Nancy Reagan saved love notes from her husband in a shopping bag tucked in a closet, James A. Baker, Ronald Reagan's former chief of staff, said in his eulogy. She slipped notes and jelly beans into the president's suitcases. When he was away, she knit him socks.
But she was also "as tough as a Marine drill sergeant," Baker said, calling Nancy Reagan her husband's closest advisor. The president's aides, he said, learned to always keep her informed and seek her support.
Her son, Ronald Prescott Reagan, echoed that sentiment.
"My father was inclined to believe that everyone was basically good," he said. "My mother didn't share that inclination, and she didn't have that luxury. In my mother's world, you were either helpful to her husband, or you were not."
His mother "was not always the easiest person to deal with" and could be demanding and difficult — but usually only so her husband didn't have to be, the younger Reagan said. When it came down to it, "you couldn't ask for a more loyal or dedicated friend."
When the library was built, the Reagans decided they wanted to be buried together on the west side of the property, facing the Pacific Ocean. From there, his parents could rest in each other's arms, Ron Reagan said. His voice quavered as he imagined them watching the sunsets, his father telling his mother that the city lights below were her jewels.
"From here, she will be able to keep an eye on things," he said, laughing. There might soon be tales of a "petite, Chanel-clad spirit" roaming the halls of the library, making sure things are running smoothly.
Journalist Diane Sawyer recalled interviewing Nancy Reagan years ago. They talked about her husband's devastating Alzheimer's disease, and how one can endure when "the size of the love is the size of the loss."
At lunch, Sawyer said, Reagan would eat "microscopic pieces of food" — tiny, chopped salads and iced tea — while Sawyer buttered dinner rolls under the table, out of Reagan's sight so as not to offend her. She recalled Reagan telling "very wicked stories about old Hollywood."
In the weeks after Ronald Reagan died, Nancy Reagan told Davis that she heard his footsteps in the hall and that he would appear to her, late at night Over time, Davis said, the visits ceased, but Reagan never stopped missing him. She began keeping the television on, so the noise would fill the lonely silence.
"My parents were two halves of a circle, closed tight around a world in which their love for each other was the only sustenance they needed," Davis said. "While they might venture out and include others in their orbit, no one truly crossed the boundary into the space they held as theirs."

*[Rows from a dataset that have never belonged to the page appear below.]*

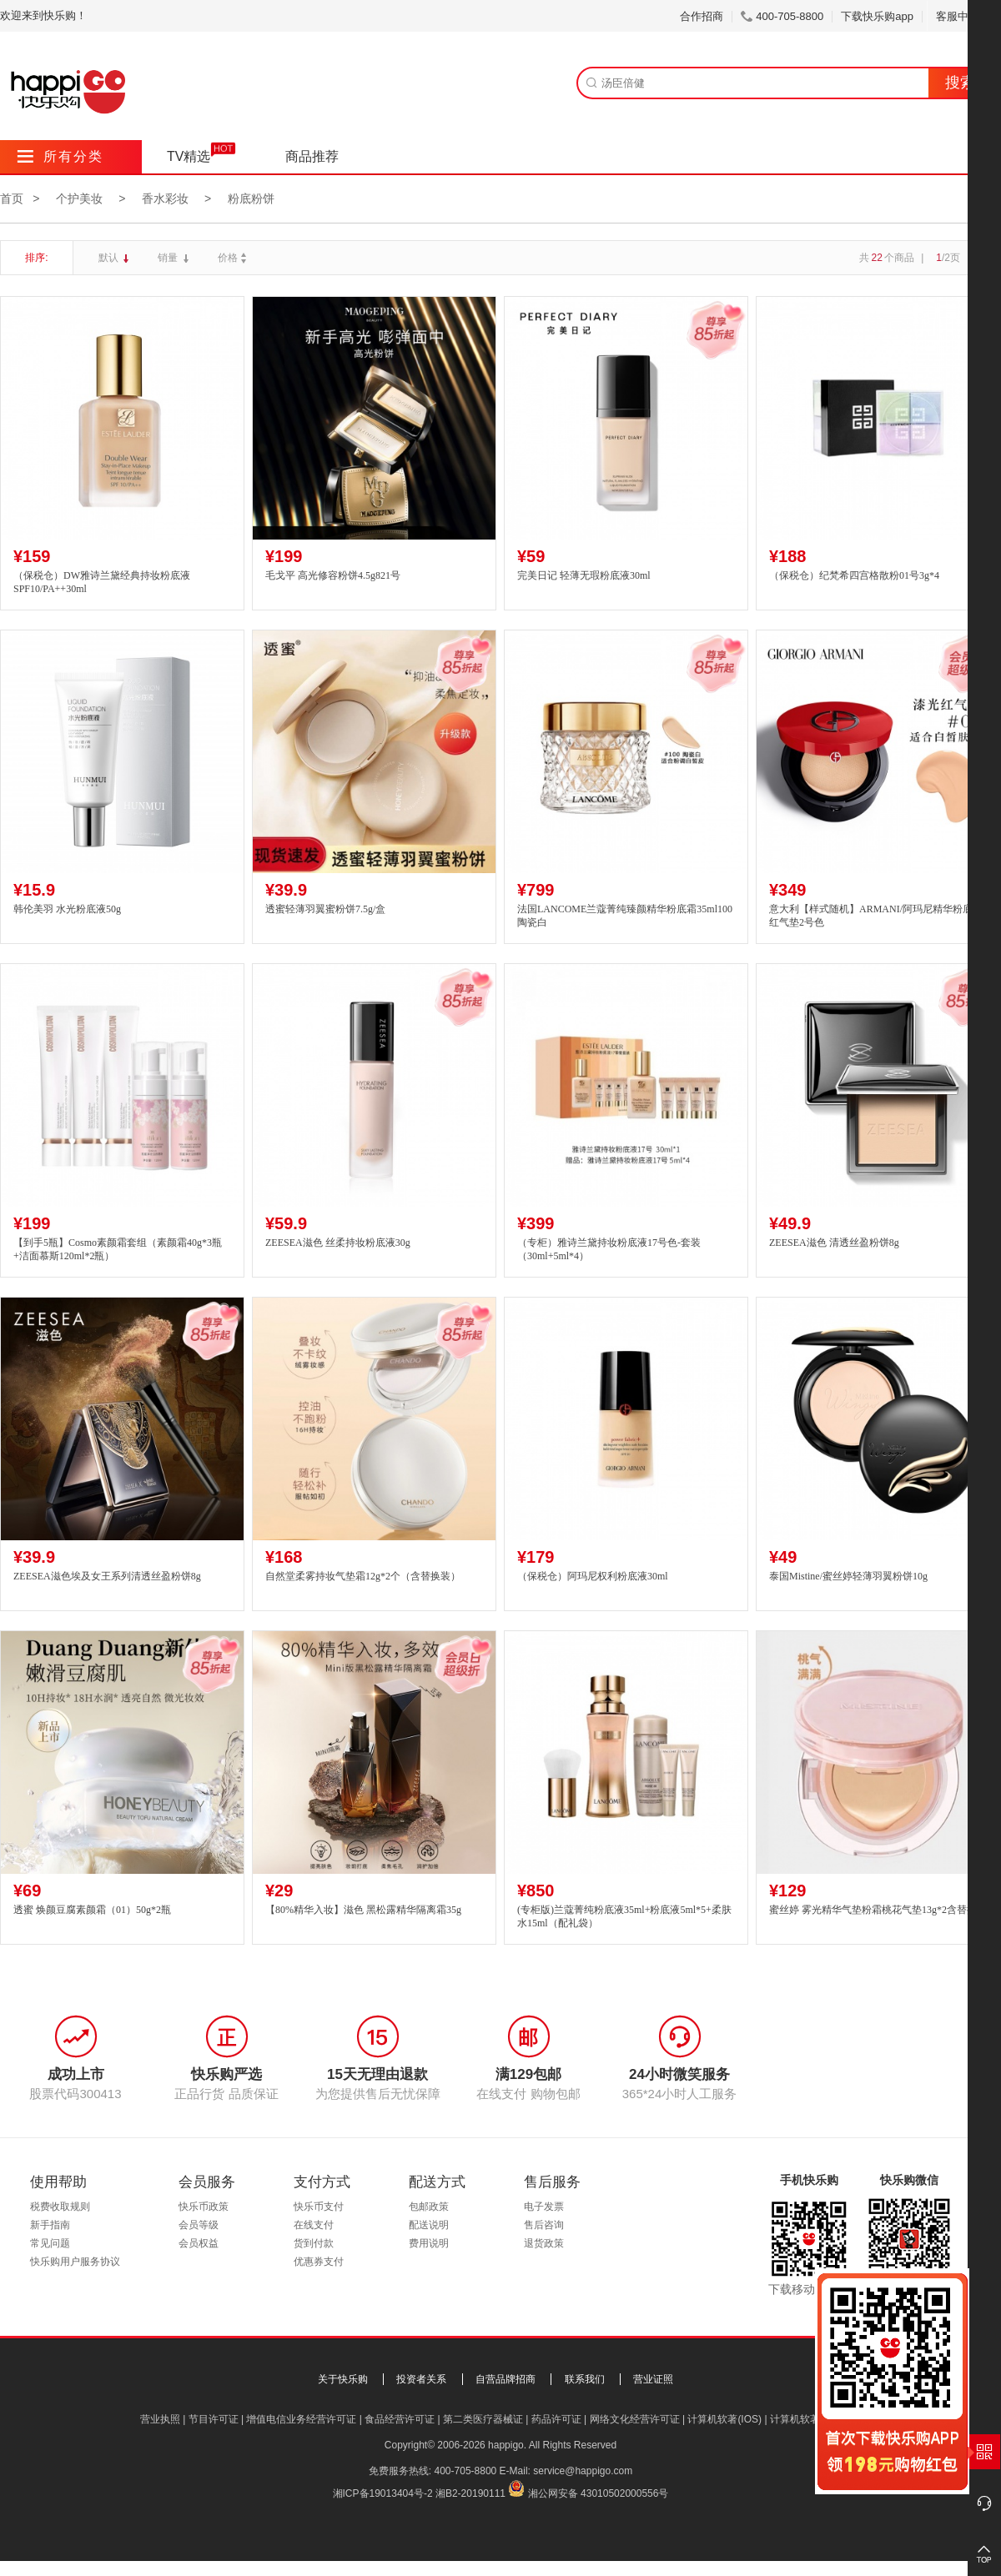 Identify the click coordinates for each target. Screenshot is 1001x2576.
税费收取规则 (60, 2206)
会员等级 (199, 2225)
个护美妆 (79, 198)
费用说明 (429, 2243)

Her relationship with her mother was sometimes rocky, Davis said.
"But there were moments in our history when all that was going on between us was love," she said. "I choose to remember those moments."
Davis and Ron Reagan stood near their mother's casket just before a heavy rain began. With a choir singing "God Bless America," Ronald Prescott Reagan kissed the palm of his hand and patted his mother's casket.